If it keeps going wrong or there are other factors causing my stress and anxiety then I might eventually burst into tears and be unable to talk, but that’s usually as much of a surprise to me as the other person. I’ll keep being cheerfully persistent until I’m satisfied that I understand everything and have done everything I can.
(With the caveat that I do sometimes get social anxiety and can’t deal with talking to an official at all, but this doesn’t usually happen when I’ve been and talked the them already and established a professional relationship – ie, it’s their job to talk to me and be helpful and my job to ask them questions. I also find it difficult to deal with people who are outright hostile and nasty to me, but I’m generally oblivious to the type of indirect / non-verbal hostility that one would experience in a professional context.

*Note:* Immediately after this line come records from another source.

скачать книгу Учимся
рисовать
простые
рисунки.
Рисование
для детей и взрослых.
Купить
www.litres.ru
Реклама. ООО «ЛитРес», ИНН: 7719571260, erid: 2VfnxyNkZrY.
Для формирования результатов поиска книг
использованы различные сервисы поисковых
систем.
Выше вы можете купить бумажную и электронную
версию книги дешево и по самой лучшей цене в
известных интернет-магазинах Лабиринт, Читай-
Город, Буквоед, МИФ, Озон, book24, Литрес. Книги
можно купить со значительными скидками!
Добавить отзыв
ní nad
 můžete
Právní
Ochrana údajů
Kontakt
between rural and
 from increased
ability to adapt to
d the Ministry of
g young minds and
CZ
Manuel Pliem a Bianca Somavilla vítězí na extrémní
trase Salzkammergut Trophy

If there’s plausible deniability that they’ve maintained a perfectly professional and helpful tone, then I can deal with that and keep asking them questions indefinitely).

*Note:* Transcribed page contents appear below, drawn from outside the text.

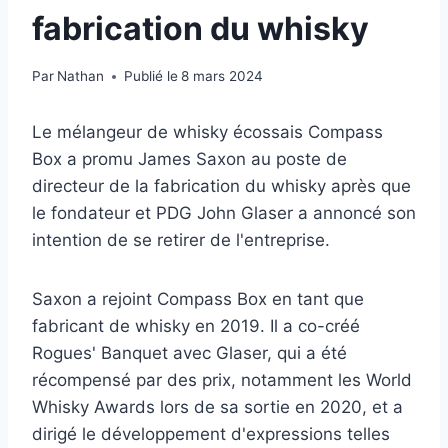
fabrication du whisky
Par
Nathan
Publié le
8 mars 2024
Le mélangeur de whisky écossais Compass
Box a promu James Saxon au poste de
directeur de la fabrication du whisky après que
le fondateur et PDG John Glaser a annoncé son
intention de se retirer de l'entreprise.
Saxon a rejoint Compass Box en tant que
fabricant de whisky en 2019. Il a co-créé
Rogues' Banquet avec Glaser, qui a été
récompensé par des prix, notamment les World
Whisky Awards lors de sa sortie en 2020, et a
dirigé le développement d'expressions telles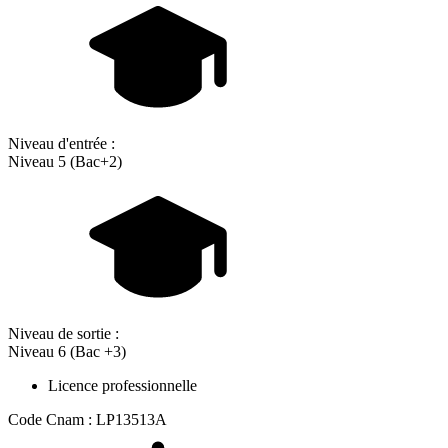
Niveau d'entrée :
Niveau 5 (Bac+2)
Niveau de sortie :
Niveau 6 (Bac +3)
Licence professionnelle
Code Cnam : LP13513A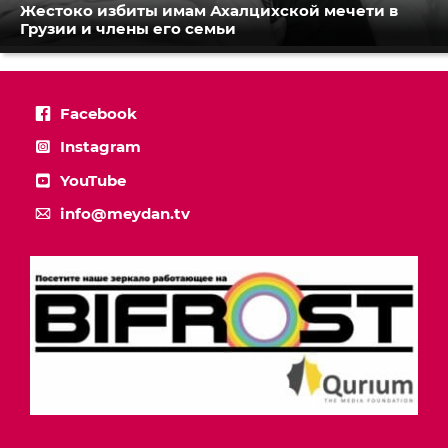
Жестоко избиты имам Ахалцихской мечети в
Грузии и члены его семьи
Facebook
Instagram
YouTube
info@meydan.tv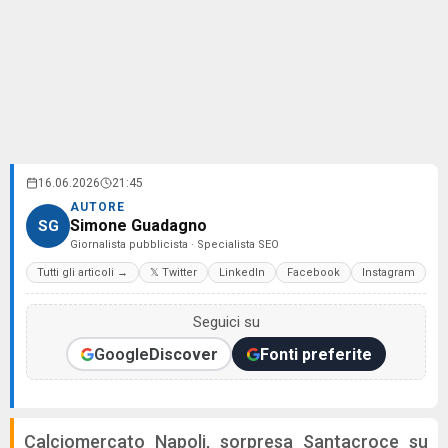
16.06.2026
21:45
AUTORE
Simone Guadagno
SG
Giornalista pubblicista · Specialista SEO
Tutti gli articoli →
𝕏 Twitter
LinkedIn
Facebook
Instagram
Seguici su
Google
Discover
Fonti preferite
Calciomercato Napoli, sorpresa Santacroce su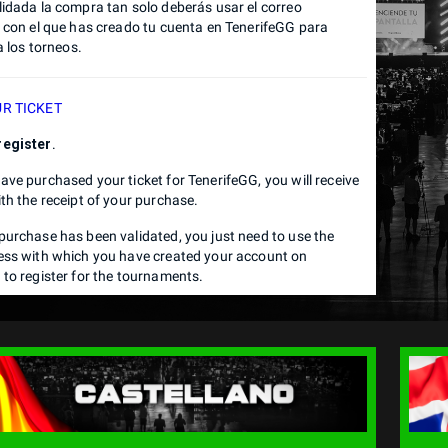
lidada la compra tan solo deberás usar el correo
o con el que has creado tu cuenta en TenerifeGG para
 a los torneos.
R TICKET
register
.
ve purchased your ticket for TenerifeGG, you will receive
th the receipt of your purchase.
purchase has been validated, you just need to use the
ess with which you have created your account on
 to register for the tournaments.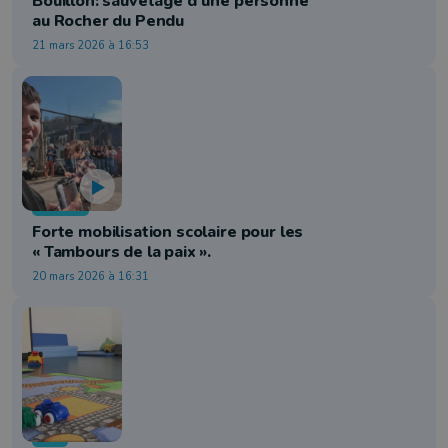
Bouillon: sauvetage d’une personne
au Rocher du Pendu
21 mars 2026 à 16:53
Société
Forte mobilisation scolaire pour les
« Tambours de la paix ».
20 mars 2026 à 16:31
Info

It happens to me all the time! I guess this is the reason why I suck in bitocratic stuff, and I need someone (my partner or a family member) to stand near me doing them – that helps people to avoid lying me.
Doesn’t this bring back memories… Two long weeks of playing phone tag to Do The Thing. Two long weeks of lazy employees refusing to take responsibility or do the job they were paid for and giving me a new number to call each time that lead to one more lazy employee. End of the second week, a woman ruder than all the others called ME to chew me out for “doing it all wrong”. So I told her what all had been happening. (This was pre-self-diagnosis and I already had a healthy dislike of the phone in the first place.) I assume she called up all those other numbers to fuss at them instead, but likely she just complained to coworkers and let the other bums do whatever they want some more. But the extra frustrating thing is, I knew they were all lazy and full of it. Due to the nature of their job, I knew they could abuse their position all they want and I’d just have to deal with it or they could and would do something very nasty in return that would result in lots of legal complications for me. In fact, nearly did a few months later when having to deal with them further because employees of Do The Thing are as corrupt and wicked as any politician I’ve ever seen. So that’s my problem. Not knowing when I can bluff and get away with making them get off their lazy, entitled ass and do their job. My husband, like yours, knows how to play the game and make them do their job. So that’s his job. Being The Overseer. While I begrudgingly am The Tattle Tale who fetches The Overseer. I guess I should be grateful because in every other Do The Thing in our lives I have to be The Overseer and he’s The Tattle Tale.
But if I ever get the chance to leave feedback in one of those infuriatingly annoying “tell us how awesome we are” surveys, ooooo, do I leave some feedback… Almost makes the whole thing worthwhile. Almost.